No positive surgical margins. One hundred ten (14.9%) patients were excluded from the study for missing data. One hundred forty four (19.5%) patients GDC-0941 chemical structure were not considered as they were submitted to neoadjuvant hormonal therapy. A total of 486 patients were included in the present analysis and were evaluated for all the variables considered (pathologic tumour stage, tumour grade, serum total PSA and CgA, age). None of these patients had previous or
concomitant history of other malignant disease, adrenal incidentalomas, hepatic and/or renal impairment and/or uncontrolled blood hypertension. Similarly, none of the patients were taking drugs known to alter the metabolism and secretion of CgA, such as nitrates and proton pump inhibitors. An informed consent form was obtained from all patients for all the procedures carried out. The investigation
was approved by the local ethical committee. All patients had a biopsy clinically proven T2-T3 N0 M0 prostate adenocarcinoma, as determined by digital rectal examination, transrectal ultrasonography, bone scan, and computed tomography (CT). All patients were submitted to RRP. All RRP specimens were evaluated at our Institute according to routine procedure by the same expert uropathologist. In all patients the tumour stage was assigned selleck chemical according to the 2002 TNM classification [12]. The tumour grade was described at RRP according to the Gleason score grading system [13]. Blood specimens were obtained in all patients in the early morning, after an overnight fast. In all Thymidylate synthase patients a blood sample was collected in the early morning, after an overnight fast for the determination of serum total PSA and CgA. All samples were obtained at least 3 weeks after any prostate manipulation before the surgical procedure. Blood for serum total PSA and CgA assessments was collected in a frozen vial until Ralimetinib in vitro plasma separation. All serum and plasma samples were immediately frozen and stored at -20 C until analysis. ChromograninA was measured with the enzyme-linked immunoabsorbent assay (ELISA-DakoCytomation, Italy) until April 2005 and with the immunoradiometric assay (CGA-RIACT, CIS BIO INTERNATIONAL-France) thereafter. Chromogranin
A ELISA Kit is designed for the quantitative determination of CgA in human plasma (EDTA or heparin). The kit can be used for measuring CgA in the 10 to 500 U/L range. The ELISA kit is a double antibody sandwich assay where samples and conjugates are incubated simultaneously in antibody-coated wells. The imprecision of the assay is less than 9% over the whole measuring range.
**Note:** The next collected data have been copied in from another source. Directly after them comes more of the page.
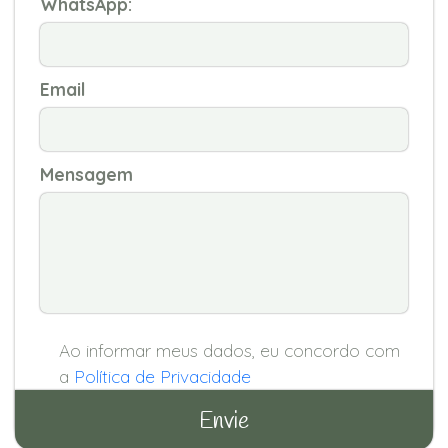
WhatsApp:
Email
Mensagem
Ao informar meus dados, eu concordo com
a
Política de Privacidade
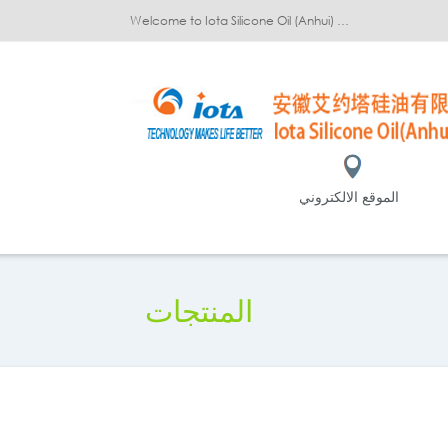
Welcome to Iota Silicone Oil (Anhui) Co., Ltd.!
الموقع الالكتروني
المنتجات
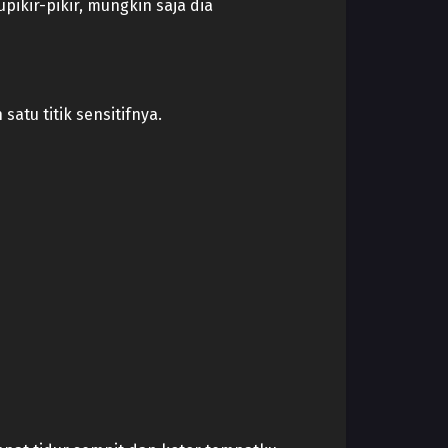
pikir-pikir, mungkin saja dia
atu titik sensitifnya.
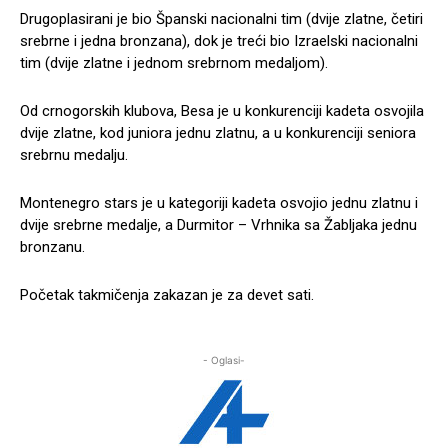
Drugoplasirani je bio Španski nacionalni tim (dvije zlatne, četiri
srebrne i jedna bronzana), dok je treći bio Izraelski nacionalni
tim (dvije zlatne i jednom srebrnom medaljom).
Od crnogorskih klubova, Besa je u konkurenciji kadeta osvojila
dvije zlatne, kod juniora jednu zlatnu, a u konkurenciji seniora
srebrnu medalju.
Montenegro stars je u kategoriji kadeta osvojio jednu zlatnu i
dvije srebrne medalje, a Durmitor – Vrhnika sa Žabljaka jednu
bronzanu.
Početak takmičenja zakazan je za devet sati.
- Oglasi-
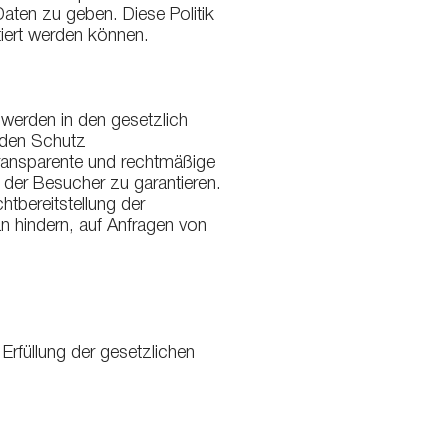
aten zu geben. Diese Politik
tiert werden können.
 werden in den gesetzlich
 den Schutz
ransparente und rechtmäßige
 der Besucher zu garantieren.
tbereitstellung der
n hindern, auf Anfragen von
rfüllung der gesetzlichen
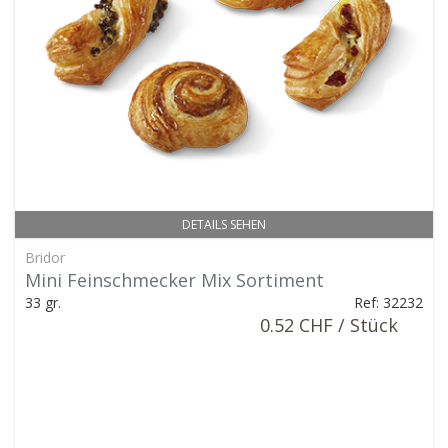
DETAILS SEHEN
Bridor
Mini Feinschmecker Mix Sortiment
33 gr.
Ref: 32232
0.52 CHF / Stück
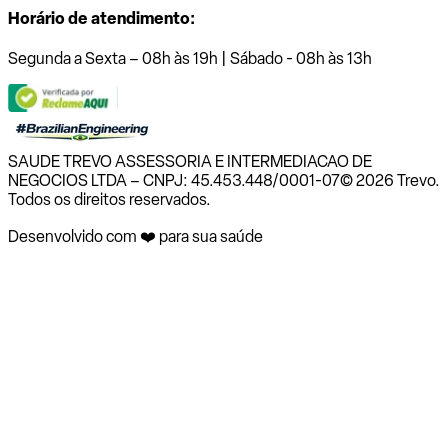
Horário de atendimento:
Segunda a Sexta – 08h às 19h | Sábado - 08h às 13h
SAUDE TREVO ASSESSORIA E INTERMEDIACAO DE
NEGOCIOS LTDA – CNPJ: 45.453.448/0001-07
© 2026 Trevo.
Todos os direitos reservados.
Desenvolvido com ❤️ para sua saúde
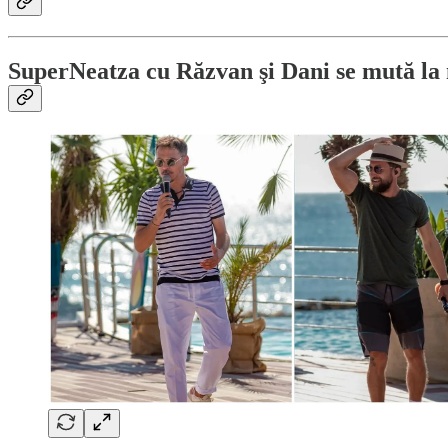
SuperNeatza cu Răzvan şi Dani se mută la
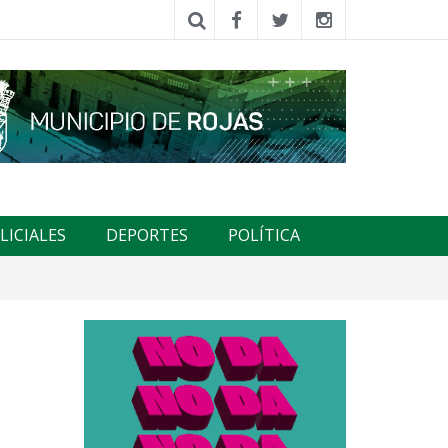
LICIALES
DEPORTES
POLÍTICA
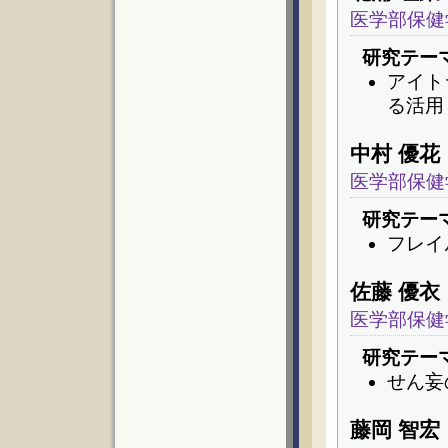
医学部保健
研究テー
アイト
る活用
中村 優花
医学部保健
研究テー
フレイ
佐藤 優衣
医学部保健
研究テー
せん妄
藤岡 智宏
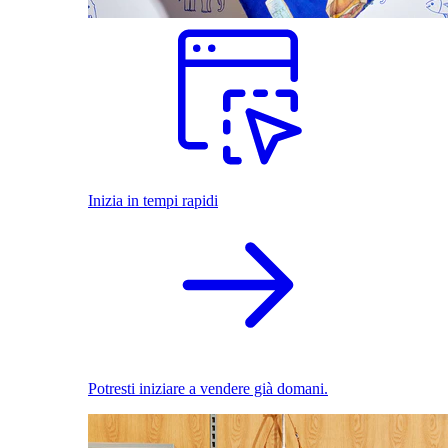
Inizia in tempi rapidi
Potresti iniziare a vendere già domani.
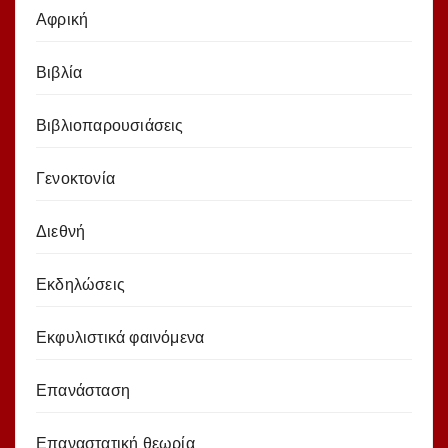
Αφρική
Βιβλία
Βιβλιοπαρουσιάσεις
Γενοκτονία
Διεθνή
Εκδηλώσεις
Εκφυλιστικά φαινόμενα
Επανάσταση
Επαναστατική θεωρία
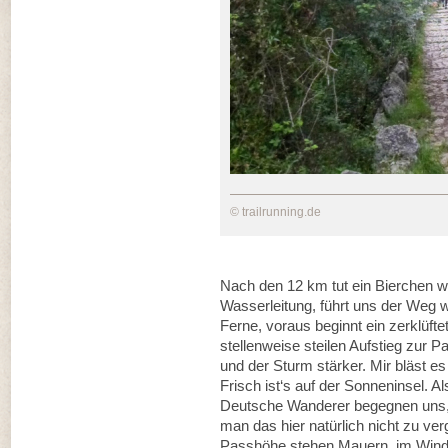
© trailrunning.de
Nach den 12 km tut ein Bierchen wi
Wasserleitung, führt uns der Weg we
Ferne, voraus beginnt ein zerklüft
stellenweise steilen Aufstieg zur 
und der Sturm stärker. Mir bläst e
Frisch ist‘s auf der Sonneninsel. 
Deutsche Wanderer begegnen uns,
man das hier natürlich nicht zu ver
Passhöhe stehen Mauern, im Winds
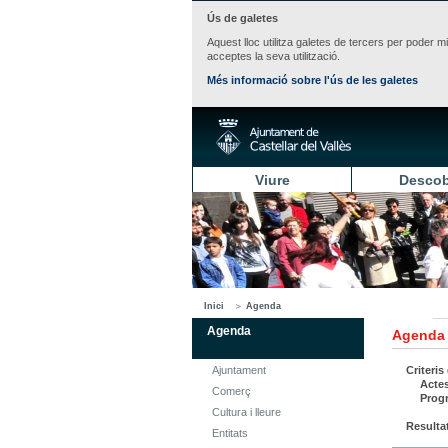
Ús de galetes
Aquest lloc utilitza galetes de tercers per poder m
acceptes la seva utilització.
Més informació sobre l'ús de les galetes
Viure
Descob
Inici
Agenda
Agenda
Agenda
Ajuntament
Criteris
Acte
Comerç
Prog
Cultura i lleure
Resulta
Entitats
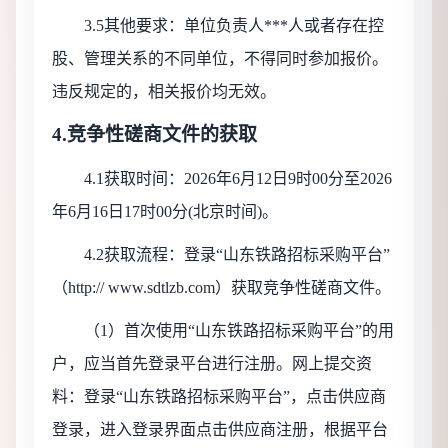
3.5其他要求：单位负责人***人或者存在控
股、管理关系的不同单位，不得同时参加报价。
违反规定的，相关报价均无效。
4.竞争性磋商文件的获取
4.1获取时
间：
2026年
6
月
12
日
9时00分至2026
年
6
月
16
日
17时00分(北京时间)。
4.2获取流程：登录“山东铁路招标采购平台”
（http:// www.sdtlzb.com）获取竞争性磋商文件。
（
1）首次使用“山东铁路招标采购平台”的用
户，应当首先登录平台进行注册。网上提交资
料：登录“山东铁路招标采购平台”，点击供应商
登录，进入登录界面点击供应商注册，根据平台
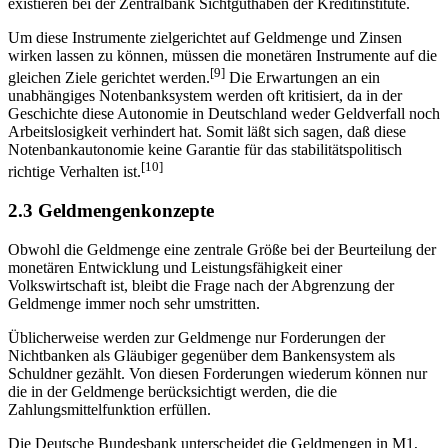
existieren bei der Zentralbank Sichtguthaben der Kreditinstitute.
Um diese Instrumente zielgerichtet auf Geldmenge und Zinsen
wirken lassen zu können, müssen die monetären Instrumente auf die
[9]
gleichen Ziele gerichtet werden.
Die Erwartungen an ein
unabhängiges Notenbanksystem werden oft kritisiert, da in der
Geschichte diese Autonomie in Deutschland weder Geldverfall noch
Arbeitslosigkeit verhindert hat. Somit läßt sich sagen, daß diese
Notenbankautonomie keine Garantie für das stabilitätspolitisch
[10]
richtige Verhalten ist.
2.3 Geldmengenkonzepte
Obwohl die Geldmenge eine zentrale Größe bei der Beurteilung der
monetären Entwicklung und Leistungsfähigkeit einer
Volkswirtschaft ist, bleibt die Frage nach der Abgrenzung der
Geldmenge immer noch sehr umstritten.
Üblicherweise werden zur Geldmenge nur Forderungen der
Nichtbanken als Gläubiger gegenüber dem Bankensystem als
Schuldner gezählt. Von diesen Forderungen wiederum können nur
die in der Geldmenge berücksichtigt werden, die die
Zahlungsmittelfunktion erfüllen.
Die Deutsche Bundesbank unterscheidet die Geldmengen in M1,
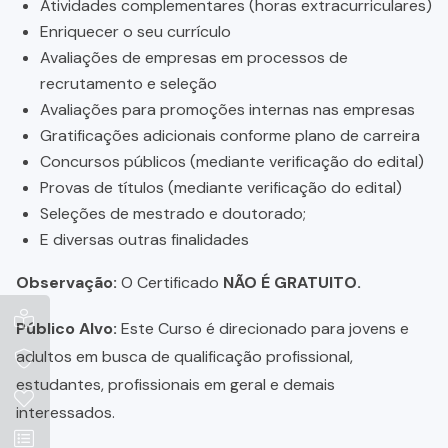
Atividades complementares (horas extracurriculares)
Enriquecer o seu currículo
Avaliações de empresas em processos de
recrutamento e seleção
Avaliações para promoções internas nas empresas
Gratificações adicionais conforme plano de carreira
Concursos públicos (mediante verificação do edital)
Provas de títulos (mediante verificação do edital)
Seleções de mestrado e doutorado;
E diversas outras finalidades
Observação:
O Certificado
NÃO É GRATUITO.
Público Alvo:
Este Curso é direcionado para jovens e
adultos em busca de qualificação profissional,
estudantes, profissionais em geral e demais
interessados.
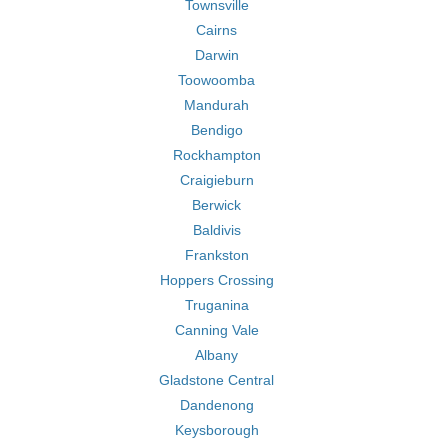
Townsville
Cairns
Darwin
Toowoomba
Mandurah
Bendigo
Rockhampton
Craigieburn
Berwick
Baldivis
Frankston
Hoppers Crossing
Truganina
Canning Vale
Albany
Gladstone Central
Dandenong
Keysborough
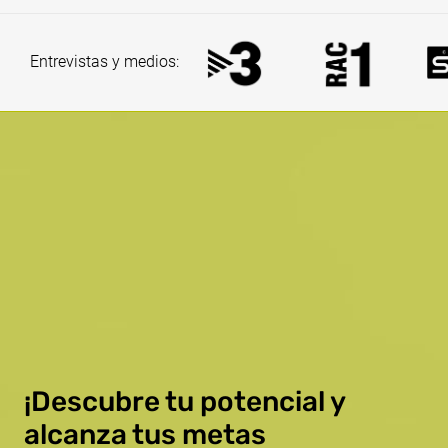
Entrevistas y medios:
¡Descubre tu potencial y
alcanza tus metas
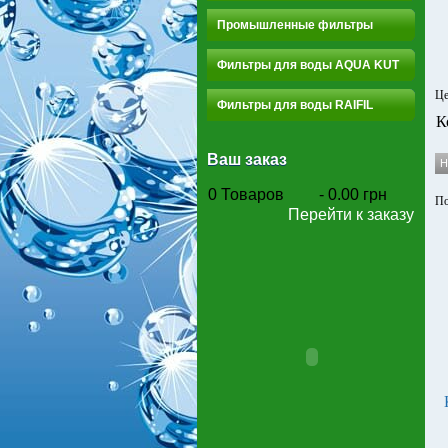
Промышленные фильтры
Фильтры для воды AQUA KUT
Це
Фильтры для воды RAIFIL
К
Ваш заказ
0
Товаров
-
0.00 грн
По
Перейти к заказу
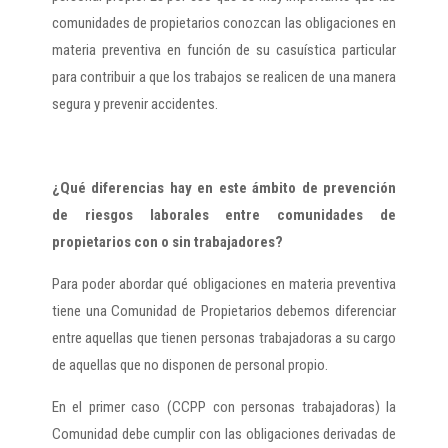
comunidades de propietarios conozcan las obligaciones en
materia preventiva en función de su casuística particular
para contribuir a que los trabajos se realicen de una manera
segura y prevenir accidentes.
¿Qué diferencias hay en este ámbito de prevención
de riesgos laborales entre comunidades de
propietarios con o sin trabajadores?
Para poder abordar qué obligaciones en materia preventiva
tiene una Comunidad de Propietarios debemos diferenciar
entre aquellas que tienen personas trabajadoras a su cargo
de aquellas que no disponen de personal propio.
En el primer caso (CCPP con personas trabajadoras) la
Comunidad debe cumplir con las obligaciones derivadas de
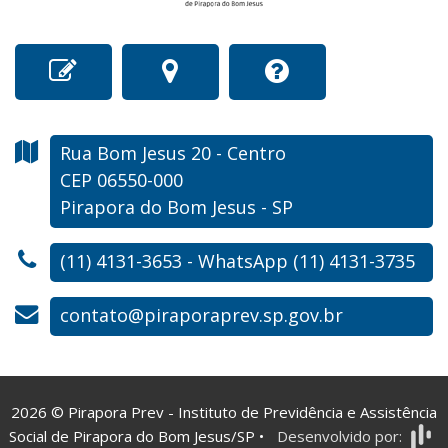
Rua Bom Jesus
20
- Centro
CEP 06550-000
Pirapora do Bom Jesus - SP
(11) 4131-3653 - WhatsApp (11) 4131-3735
contato@piraporaprev.sp.gov.br
2026
©
Pirapora Prev - Instituto de Previdência e Assistência
Social de Pirapora do Bom Jesus/SP
•
Desenvolvido por:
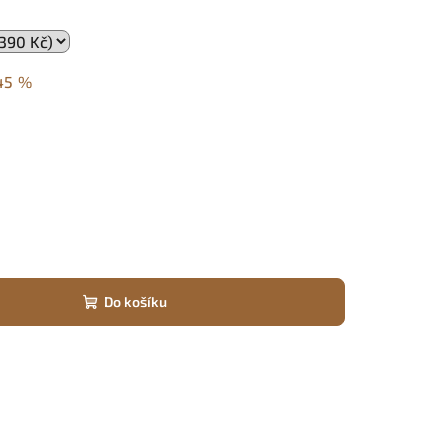
45 %
Do košíku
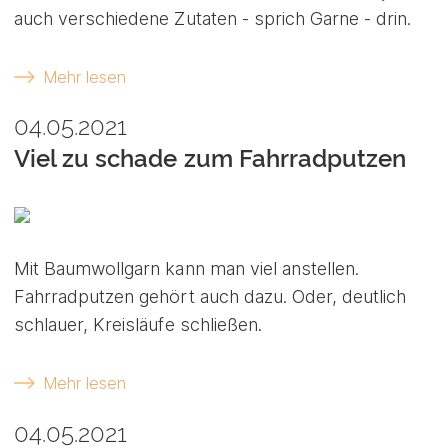
auch verschiedene Zutaten - sprich Garne - drin.
Mehr lesen
04.05.2021
Viel zu schade zum Fahrradputzen
Mit Baumwollgarn kann man viel anstellen.
Fahrradputzen gehört auch dazu. Oder, deutlich
schlauer, Kreisläufe schließen.
Mehr lesen
04.05.2021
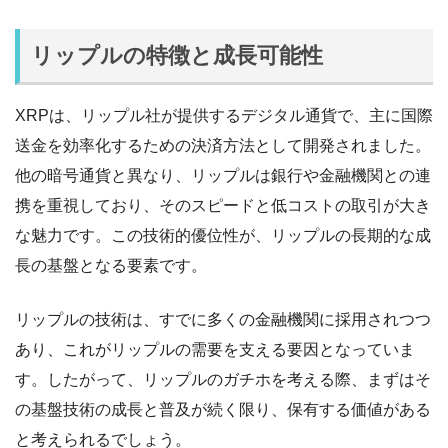
リップルの特徴と成長可能性
XRPは、リップル社が提供するデジタル通貨で、主に国際
送金を効率化するための決済方法として開発されました。
他の暗号通貨と異なり、リップルは銀行や金融機関との連
携を重視しており、そのスピードと低コストの取引が大き
な魅力です。この技術的優位性が、リップルの長期的な成
長の基盤となる要素です。
リップルの技術は、すでに多くの金融機関に採用されつつ
あり、これがリップルの需要を支える要因となっていま
す。したがって、リップルのガチホを考える際、まずはそ
の基盤技術の成長と普及が続く限り、保有する価値がある
と考えられるでしょう。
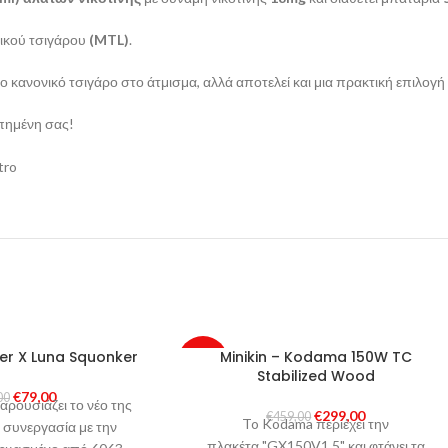
ονικού τσιγάρου
(MTL)
.
 κανονικό τσιγάρο στο άτμισμα, αλλά αποτελεί και μια πρακτική επιλογή 
απημένη σας!
er X Luna Squonker
Minikin – Kodama 150W TC
-35%
Stabilized Wood
€
79,00
00
ρουσιάζει το νέο της
SOLD
€
299,00
€
459,00
OUT
To Kodama περιέχει την
συνεργασία με την
πλακέτα "GX150V1.5" και φτάνει τα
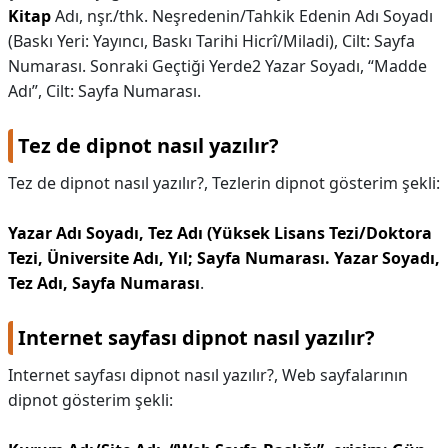
Kitap
Adı, nşr./thk. Neşredenin/Tahkik Edenin Adı Soyadı
(Baskı Yeri: Yayıncı, Baskı Tarihi Hicrî/Miladi), Cilt: Sayfa
Numarası. Sonraki Geçtiği Yerde2 Yazar Soyadı, “Madde
Adı”, Cilt: Sayfa Numarası.
Tez de dipnot nasıl yazılır?
Tez de dipnot nasıl yazılır?,
Tezlerin dipnot gösterim şekli:
Yazar Adı Soyadı, Tez Adı (Yüksek Lisans Tezi/Doktora
Tezi, Üniversite Adı, Yıl; Sayfa Numarası.
Yazar Soyadı,
Tez Adı, Sayfa Numarası
.
Internet sayfası dipnot nasıl yazılır?
Internet sayfası dipnot nasıl yazılır?,
Web sayfalarının
dipnot gösterim şekli:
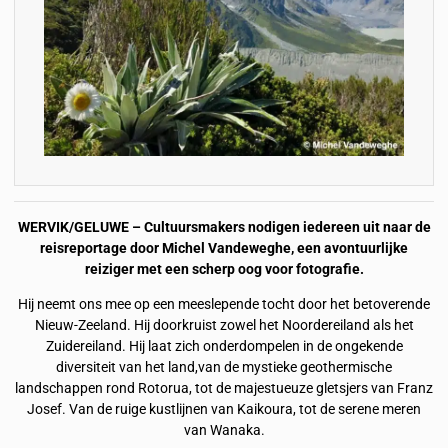
WERVIK/GELUWE – Cultuursmakers nodigen iedereen uit naar de
reisreportage door Michel Vandeweghe, een avontuurlijke
reiziger met een scherp oog voor fotografie.
Hij neemt ons mee op een meeslepende tocht door het betoverende
Nieuw-Zeeland. Hij doorkruist zowel het Noordereiland als het
Zuidereiland. Hij laat zich onderdompelen in de ongekende
diversiteit van het land,van de mystieke geothermische
landschappen rond Rotorua, tot de majestueuze gletsjers van Franz
Josef. Van de ruige kustlijnen van Kaikoura, tot de serene meren
van Wanaka.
CGA-RIACT is a solid-phase two site immunoradiometric assay. Two monoclonal antibodies were prepared against sterically remote sites on the CGA molecule. The first one was coated on the solid phase (coated tube), while the second one, was radio-labelled with iodine 125, and used as a tracer. CGA (molecules or fragments) present in the standard or samples to be tested were “”sandwiched”" between the two antibodies.